Work task = The goal here is an exact copy of the entries below, without their pictures.
##### Record extracts
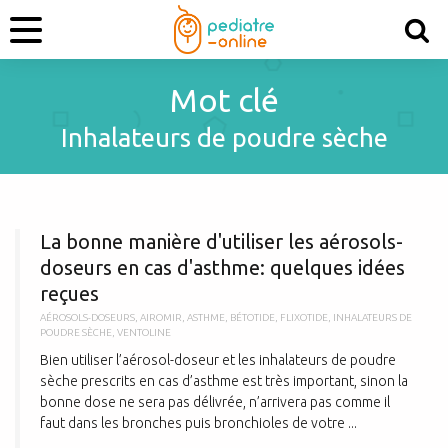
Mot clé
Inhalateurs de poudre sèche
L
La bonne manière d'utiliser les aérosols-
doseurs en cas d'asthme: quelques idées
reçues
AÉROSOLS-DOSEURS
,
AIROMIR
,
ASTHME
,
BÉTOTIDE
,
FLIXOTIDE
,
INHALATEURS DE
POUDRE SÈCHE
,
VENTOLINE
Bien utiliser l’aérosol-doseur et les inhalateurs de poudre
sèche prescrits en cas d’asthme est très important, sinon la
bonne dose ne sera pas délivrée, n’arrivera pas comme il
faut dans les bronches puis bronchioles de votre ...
##########
Answer area =
Mot clé
Inhalateurs de poudre sèche
L
La bonne manière d'utiliser les aérosols-
doseurs en cas d'asthme: quelques idées
reçues
AÉROSOLS-DOSEURS
,
AIROMIR
,
ASTHME
,
BÉTOTIDE
,
FLIXOTIDE
,
INHALATEURS DE
POUDRE SÈCHE
,
VENTOLINE
Bien utiliser l’aérosol-doseur et les inhalateurs de poudre
sèche prescrits en cas d’asthme est très important, sinon la
bonne dose ne sera pas délivrée, n’arrivera pas comme il
faut dans les bronches puis bronchioles de votre ...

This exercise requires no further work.